My molecule scrambler ray will disintegrate your armor with one blow!

Ham Sandwiches posted:

You mean when goons were telling everyone it was a scam and to stay away?

I stand by my laffs. Just because someone could have potentially dodged multiple minefields while hitting the lottery doesn't mean it was a sane plan at all.

Also, you're just talking about theoretical gains. If you got in at 3, you would have sold at 12. In at 100, sold at 50. In at 800, stolen by an exchange

Ham Sandwiches
Jul 7, 2000

Sentient Data posted:

I stand by my laffs. Just because someone could have potentially dodged multiple minefields while hitting the lottery doesn't mean it was a sane plan at all.

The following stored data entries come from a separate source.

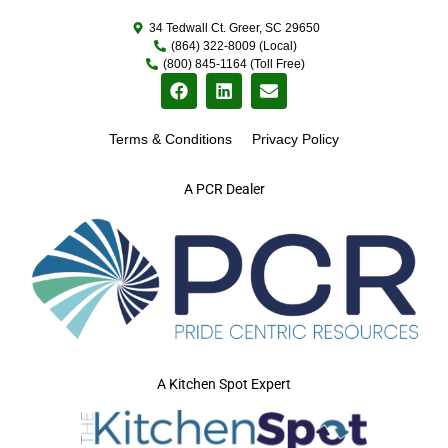
34 Tedwall Ct. Greer, SC 29650
(864) 322-8009 (Local)
(800) 845-1164 (Toll Free)
Terms & Conditions
Privacy Policy
A PCR Dealer
A Kitchen Spot Expert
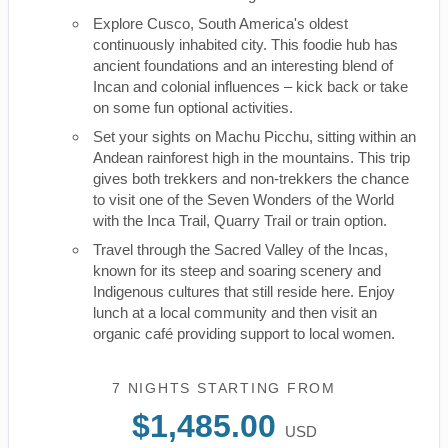
Explore Cusco, South America's oldest
continuously inhabited city. This foodie hub has
ancient foundations and an interesting blend of
Incan and colonial influences – kick back or take
on some fun optional activities.
Set your sights on Machu Picchu, sitting within an
Andean rainforest high in the mountains. This trip
gives both trekkers and non-trekkers the chance
to visit one of the Seven Wonders of the World
with the Inca Trail, Quarry Trail or train option.
Travel through the Sacred Valley of the Incas,
known for its steep and soaring scenery and
Indigenous cultures that still reside here. Enjoy
lunch at a local community and then visit an
organic café providing support to local women.
7 NIGHTS
STARTING FROM
$1,485.00
USD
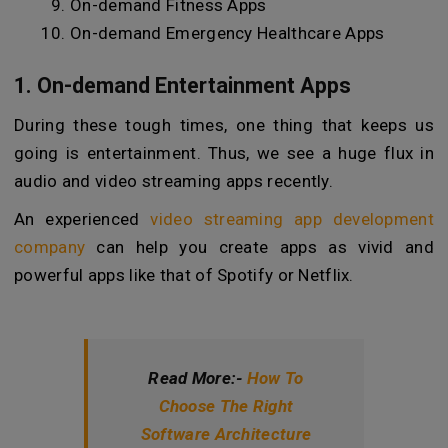
On-demand Fitness Apps
On-demand Emergency Healthcare Apps
1. On-demand Entertainment Apps
During these tough times, one thing that keeps us
going is entertainment. Thus, we see a huge flux in
audio and video streaming apps recently.
An experienced
video streaming app development
company
can help you create apps as vivid and
powerful apps like that of Spotify or Netflix.
Read More:-
How To
Choose The Right
Software Architecture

Also, you're just talking about theoretical gains. If you got in at 3, you would have sold at 12. In at 100, sold at 50. In at 800, stolen by an exchange

You mean the actual predictions goons made when nobody knew what would happen were proven demonstrably wrong over time and hosed over anyone that listened to them? All for the sake of dumb jokes that turned out to be... wrong?

:monocle:

Well I never

mojo1701a
Oct 9, 2008

Oh, yeah. Loud and clear. Emphasis on LOUD!
~ David Lee Roth

Sentient Data posted:

I stand by my laffs. Just because someone could have potentially dodged multiple minefields while hitting the lottery doesn't mean it was a sane plan at all.

Also, you're just talking about theoretical gains. If you got in at 3, you would have sold at 12. In at 100, sold at 50. In at 800, stolen by an exchange

In accounting it's what we call "Unrealized gain/loss." You declare it on long-term investments so you don't end up declaring a huge gain/loss when you finally dispose of an asset. That's the only reason you'd ever report it otherwise.

Ham Sandwiches posted:

You mean the actual predictions goons made when nobody knew what would happen were proven demonstrably wrong over time and hosed over anyone that listened to them? All for the sake of dumb jokes that turned out to be... wrong?

:monocle:

Well I never

But a lot of goons weren't. There have been multiple bubbles burst with tons of people buying into them at the peak with the belief that the bubble would go indefinitely. Sure if you held from the beginning you haven't lost anything, but for every coin cashed out at the top of a bubble, there had to be one purchased. That's literally how it works.

Ham Sandwiches
Jul 7, 2000

mojo1701a posted:

But a lot of goons weren't. There have been multiple bubbles burst with tons of people buying into them at the peak with the belief that the bubble would go indefinitely. Sure if you held from the beginning you haven't lost anything, but for every coin cashed out at the top of a bubble, there had to be one purchased. That's literally how it works.

Pointing out the churn on the way to the $3000 valuation is not being correct, it's being wrong. "Oh this exchange collapsed" sounds clever, except for the fact that aside from costing those people money, it's completely irrelevant. Don't worry Divabot will be here with a bunch of reddit stories and twitter links to make it seem catastrohpic!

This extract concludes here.